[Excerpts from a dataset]
****************

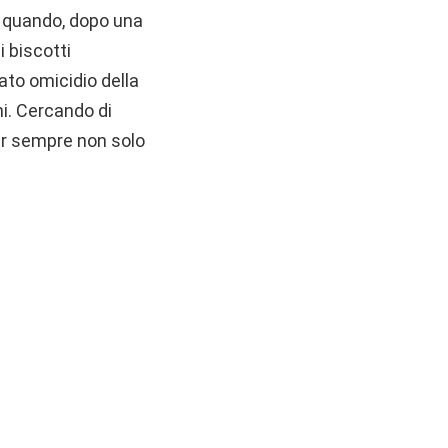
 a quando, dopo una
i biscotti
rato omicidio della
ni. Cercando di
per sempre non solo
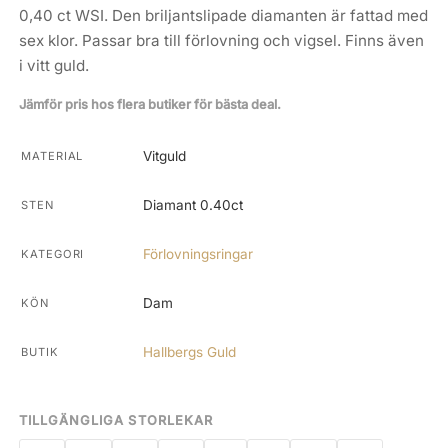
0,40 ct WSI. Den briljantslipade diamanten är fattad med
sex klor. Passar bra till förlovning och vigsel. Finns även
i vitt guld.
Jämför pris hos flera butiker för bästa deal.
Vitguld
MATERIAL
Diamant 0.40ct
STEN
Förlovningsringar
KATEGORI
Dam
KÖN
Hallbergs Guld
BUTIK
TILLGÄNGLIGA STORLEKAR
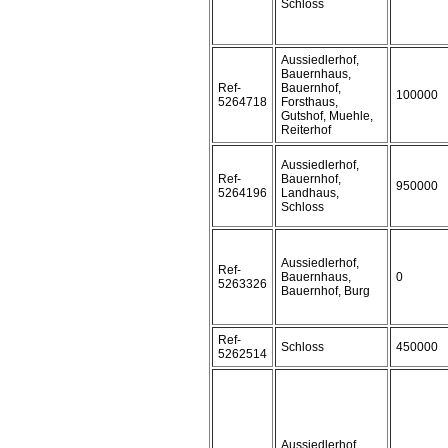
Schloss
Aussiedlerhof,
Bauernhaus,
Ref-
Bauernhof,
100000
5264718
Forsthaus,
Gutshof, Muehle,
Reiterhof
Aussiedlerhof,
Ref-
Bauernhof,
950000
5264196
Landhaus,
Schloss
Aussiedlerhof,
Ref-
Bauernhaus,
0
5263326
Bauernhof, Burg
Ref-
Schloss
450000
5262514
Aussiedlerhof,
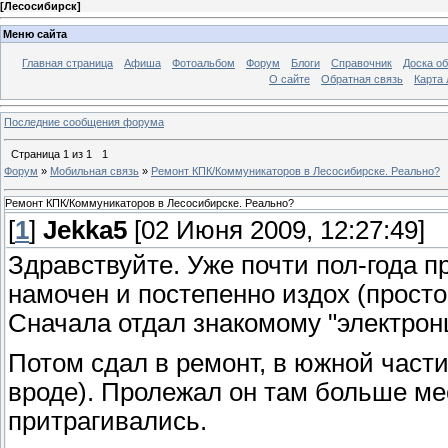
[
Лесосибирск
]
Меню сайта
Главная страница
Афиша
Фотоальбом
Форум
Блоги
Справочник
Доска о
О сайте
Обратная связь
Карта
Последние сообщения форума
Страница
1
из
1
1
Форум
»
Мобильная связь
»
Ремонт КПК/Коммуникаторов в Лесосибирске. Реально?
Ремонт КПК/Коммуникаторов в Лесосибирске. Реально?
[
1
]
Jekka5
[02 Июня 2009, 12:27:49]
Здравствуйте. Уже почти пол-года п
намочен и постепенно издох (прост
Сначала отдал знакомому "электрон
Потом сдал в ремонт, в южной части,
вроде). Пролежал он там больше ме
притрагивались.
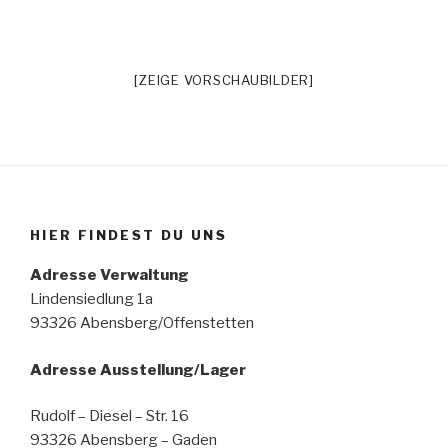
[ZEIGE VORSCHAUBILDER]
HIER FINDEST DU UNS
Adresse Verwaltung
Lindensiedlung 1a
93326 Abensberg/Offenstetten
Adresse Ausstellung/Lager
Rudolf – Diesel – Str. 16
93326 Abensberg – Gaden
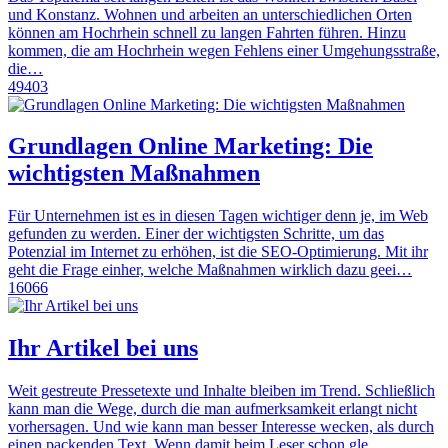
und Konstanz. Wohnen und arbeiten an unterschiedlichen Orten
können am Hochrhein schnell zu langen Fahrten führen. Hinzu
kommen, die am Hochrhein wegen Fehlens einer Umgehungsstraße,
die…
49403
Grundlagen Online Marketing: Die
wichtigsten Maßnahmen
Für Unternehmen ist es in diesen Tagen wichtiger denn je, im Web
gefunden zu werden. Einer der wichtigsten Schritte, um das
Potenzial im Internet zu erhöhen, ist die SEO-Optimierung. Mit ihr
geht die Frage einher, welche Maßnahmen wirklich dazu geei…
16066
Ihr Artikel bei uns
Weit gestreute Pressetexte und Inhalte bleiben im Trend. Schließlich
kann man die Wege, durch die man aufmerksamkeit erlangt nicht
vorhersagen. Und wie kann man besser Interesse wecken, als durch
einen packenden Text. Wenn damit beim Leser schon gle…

****************

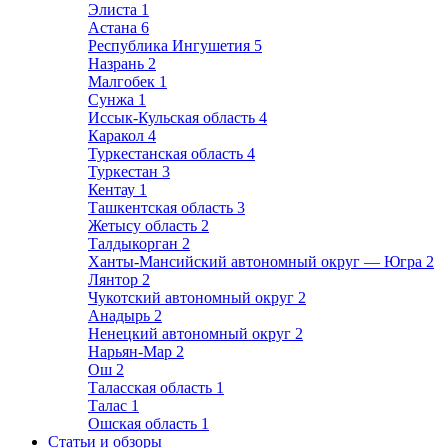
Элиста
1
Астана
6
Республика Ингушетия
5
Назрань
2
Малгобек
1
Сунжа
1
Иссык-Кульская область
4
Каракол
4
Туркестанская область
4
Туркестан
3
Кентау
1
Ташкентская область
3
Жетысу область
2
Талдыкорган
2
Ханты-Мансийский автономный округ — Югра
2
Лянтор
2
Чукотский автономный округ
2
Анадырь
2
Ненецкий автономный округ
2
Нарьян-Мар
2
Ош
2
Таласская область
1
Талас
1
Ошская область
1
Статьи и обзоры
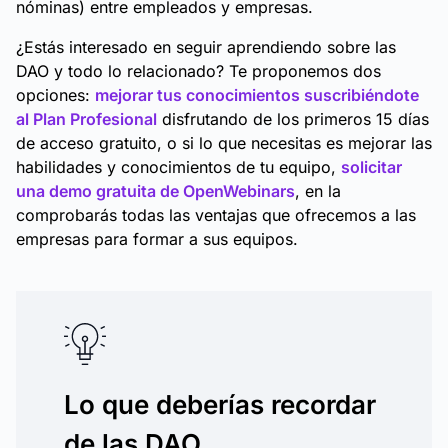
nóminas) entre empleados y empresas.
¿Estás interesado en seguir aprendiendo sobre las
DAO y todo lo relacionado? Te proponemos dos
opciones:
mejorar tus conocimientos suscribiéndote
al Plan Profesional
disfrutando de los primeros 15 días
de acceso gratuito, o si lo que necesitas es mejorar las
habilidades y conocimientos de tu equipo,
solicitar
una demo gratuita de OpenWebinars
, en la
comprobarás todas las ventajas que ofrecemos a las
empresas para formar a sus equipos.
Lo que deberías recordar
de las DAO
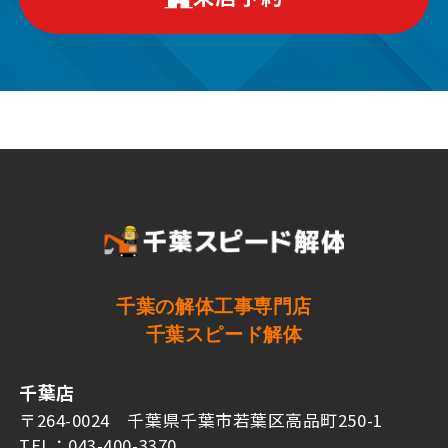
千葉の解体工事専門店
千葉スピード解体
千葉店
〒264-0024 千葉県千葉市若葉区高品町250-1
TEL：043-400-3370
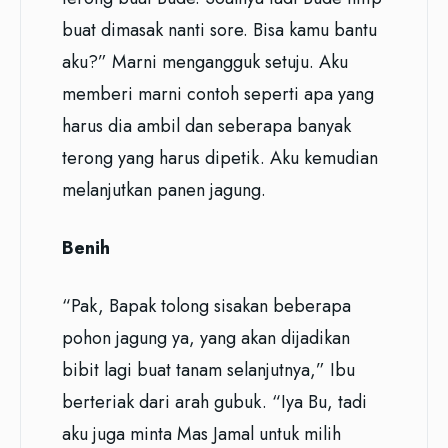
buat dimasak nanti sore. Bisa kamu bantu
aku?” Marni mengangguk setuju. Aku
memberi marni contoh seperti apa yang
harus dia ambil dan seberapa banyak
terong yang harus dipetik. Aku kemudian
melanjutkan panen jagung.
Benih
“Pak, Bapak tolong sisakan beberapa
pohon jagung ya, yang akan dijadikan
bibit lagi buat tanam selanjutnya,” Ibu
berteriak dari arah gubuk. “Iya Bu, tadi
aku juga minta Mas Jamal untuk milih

****************

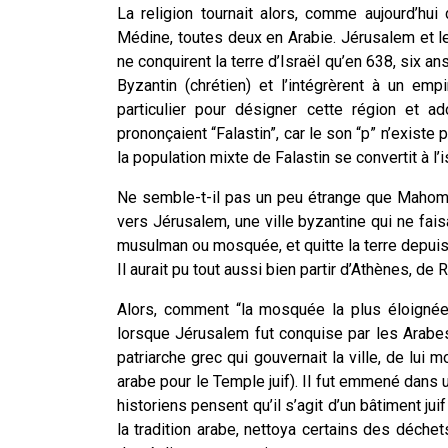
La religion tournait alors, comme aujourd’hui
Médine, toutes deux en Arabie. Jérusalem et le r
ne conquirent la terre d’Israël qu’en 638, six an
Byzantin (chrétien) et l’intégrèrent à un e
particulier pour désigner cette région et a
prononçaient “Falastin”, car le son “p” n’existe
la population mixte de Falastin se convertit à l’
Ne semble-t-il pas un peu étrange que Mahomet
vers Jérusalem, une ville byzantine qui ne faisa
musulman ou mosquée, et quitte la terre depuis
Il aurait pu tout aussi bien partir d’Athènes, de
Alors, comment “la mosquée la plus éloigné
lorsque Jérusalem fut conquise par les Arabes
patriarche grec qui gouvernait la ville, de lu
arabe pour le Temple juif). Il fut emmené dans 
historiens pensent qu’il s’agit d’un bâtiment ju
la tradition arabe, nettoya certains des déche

****************

Assignment -
In the records above, find the line with "aprendiendo sobre las" and the line with "aku juga minta Mas Jamal untuk milih". Write out exactly those lines and every one between, with no pictures and no other lines.

Task result -
¿Estás interesado en seguir aprendiendo sobre las
DAO y todo lo relacionado? Te proponemos dos
opciones:
mejorar tus conocimientos suscribiéndote
al Plan Profesional
disfrutando de los primeros 15 días
de acceso gratuito, o si lo que necesitas es mejorar las
habilidades y conocimientos de tu equipo,
solicitar
una demo gratuita de OpenWebinars
, en la
comprobarás todas las ventajas que ofrecemos a las
empresas para formar a sus equipos.
Lo que deberías recordar
de las DAO
千葉の解体工事専門店
千葉スピード解体
千葉店
〒264-0024 千葉県千葉市若葉区高品町250-1
TEL：043-400-3370
buat dimasak nanti sore. Bisa kamu bantu
aku?” Marni mengangguk setuju. Aku
memberi marni contoh seperti apa yang
harus dia ambil dan seberapa banyak
terong yang harus dipetik. Aku kemudian
melanjutkan panen jagung.
Benih
“Pak, Bapak tolong sisakan beberapa
pohon jagung ya, yang akan dijadikan
bibit lagi buat tanam selanjutnya,” Ibu
berteriak dari arah gubuk. “Iya Bu, tadi
aku juga minta Mas Jamal untuk milih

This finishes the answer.